Problem to solve:
Look through the entries below. Say how many lines include "Politica", with nothing added.

── Data extract ──

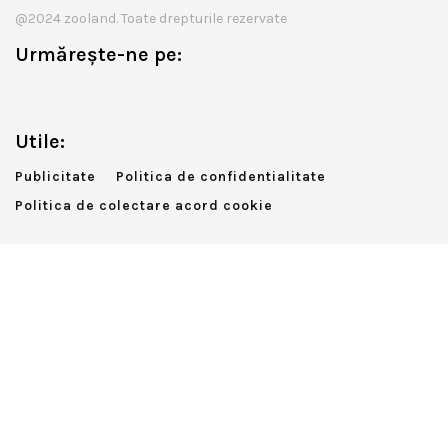
@2024 zooland. Toate drepturile rezervate
Urmărește-ne pe:
Utile:
Publicitate
Politica de confidentialitate
Politica de colectare acord cookie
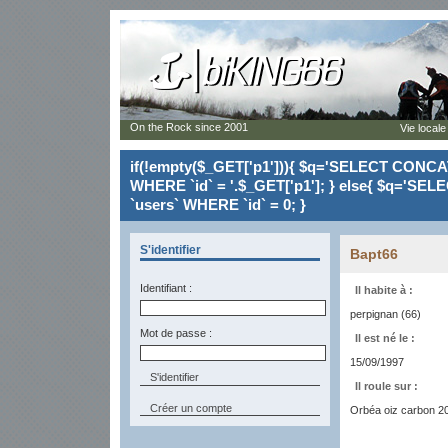
On the Rock since 2001
Vie locale
if(!empty($_GET['p1'])){ $q='SELECT CONCAT(`
WHERE `id` = '.$_GET['p1']; } else{ $q='SELE
`users` WHERE `id` = 0; }
S'identifier
Bapt66
Identifiant :
Il habite à :
perpignan (66)
Mot de passe :
Il est né le :
15/09/1997
Il roule sur :
Créer un compte
Orbéa oiz carbon 20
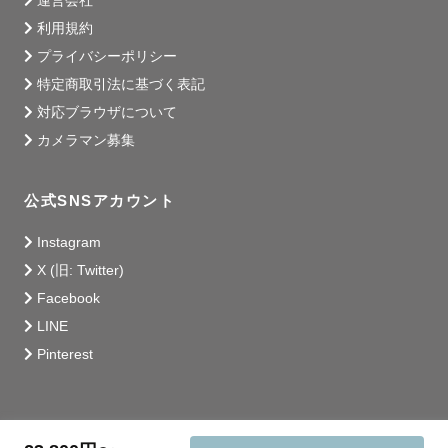
運営会社
利用規約
プライバシーポリシー
特定商取引法に基づく表記
対応ブラウザについて
カメラマン募集
公式SNSアカウント
Instagram
X (旧: Twitter)
Facebook
LINE
Pinterest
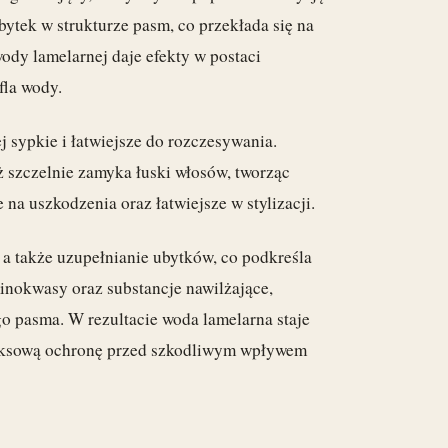
ytek w strukturze pasm, co przekłada się na
ody lamelarnej daje efekty w postaci
fla wody.
j sypkie i łatwiejsze do rozczesywania.
yż szczelnie zamyka łuski włosów, tworząc
 na uszkodzenia oraz łatwiejsze w stylizacji.
a także uzupełnianie ubytków, co podkreśla
minokwasy oraz substancje nawilżające,
go pasma. W rezultacie woda lamelarna staje
eksową ochronę przed szkodliwym wpływem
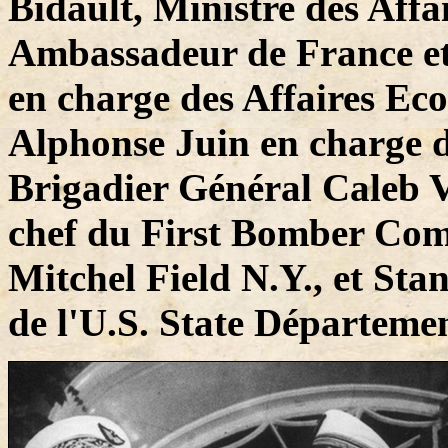
Bidault, Ministre des Affa
Ambassadeur de France et
en charge des Affaires Ec
Alphonse Juin en charge de
Brigadier Général Caleb
chef du First Bomber Com
Mitchel Field N.Y., et St
de l'U.S. State Départeme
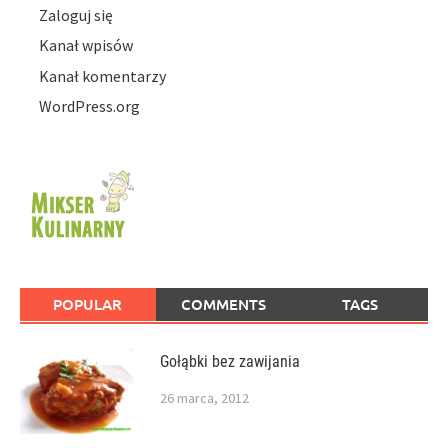
Zaloguj się
Kanał wpisów
Kanał komentarzy
WordPress.org
POPULAR
COMMENTS
TAGS
Gołąbki bez zawijania
26 marca, 2012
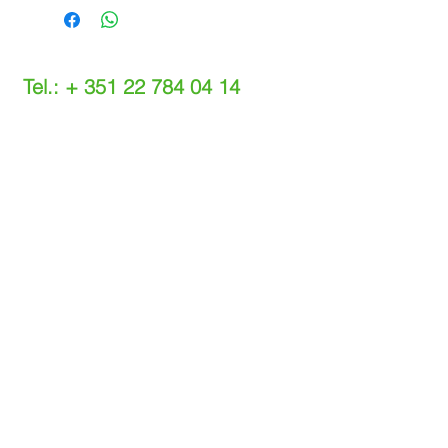
Tel.: +
351 22 784 04 14
(Chamada para a rede fixa nacional)
(O custo das operações depende do tarifário
acordado com o seu operador)
Email:
info@setdi.pt
Atendimento ao cliente
Contato > /
Frete >
Trocas > /
Pagamento e Garantia >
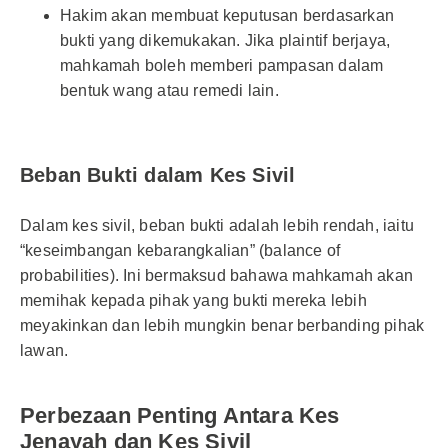
Hakim akan membuat keputusan berdasarkan
bukti yang dikemukakan. Jika plaintif berjaya,
mahkamah boleh memberi pampasan dalam
bentuk wang atau remedi lain.
Beban Bukti dalam Kes Sivil
Dalam kes sivil, beban bukti adalah lebih rendah, iaitu
“keseimbangan kebarangkalian” (balance of
probabilities). Ini bermaksud bahawa mahkamah akan
memihak kepada pihak yang bukti mereka lebih
meyakinkan dan lebih mungkin benar berbanding pihak
lawan.
Perbezaan Penting Antara Kes
Jenayah dan Kes Sivil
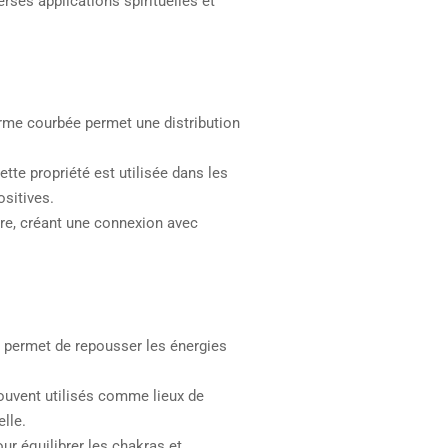
rses applications spirituelles et
me courbée permet une distribution
tte propriété est utilisée dans les
ositives.
re, créant une connexion avec
 permet de repousser les énergies
souvent utilisés comme lieux de
elle.
ur équilibrer les chakras et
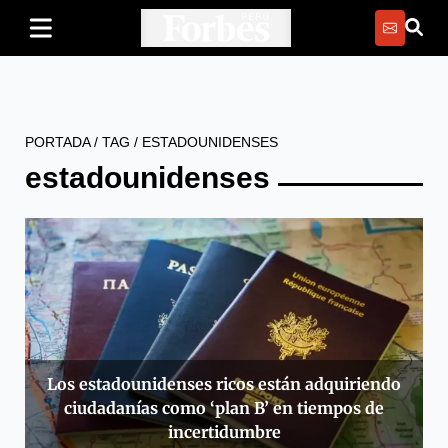
PORTADA
/
TAG
/
ESTADOUNIDENSES
estadounidenses
Los estadounidenses ricos están adquiriendo
ciudadanías como ‘plan B’ en tiempos de
incertidumbre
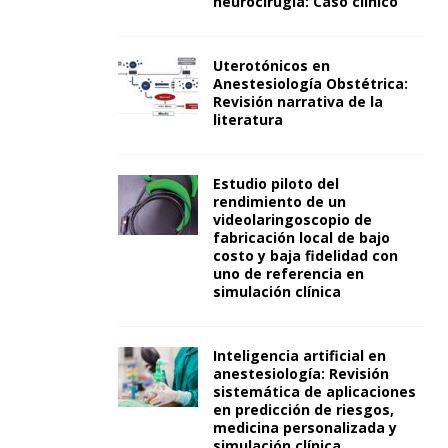
neurocirugía: Caso clínico
Uterotónicos en
Anestesiología Obstétrica:
Revisión narrativa de la
literatura
Estudio piloto del
rendimiento de un
videolaringoscopio de
fabricación local de bajo
costo y baja fidelidad con
uno de referencia en
simulación clínica
Inteligencia artificial en
anestesiología: Revisión
sistemática de aplicaciones
en predicción de riesgos,
medicina personalizada y
simulación clínica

───

Exercise result:
2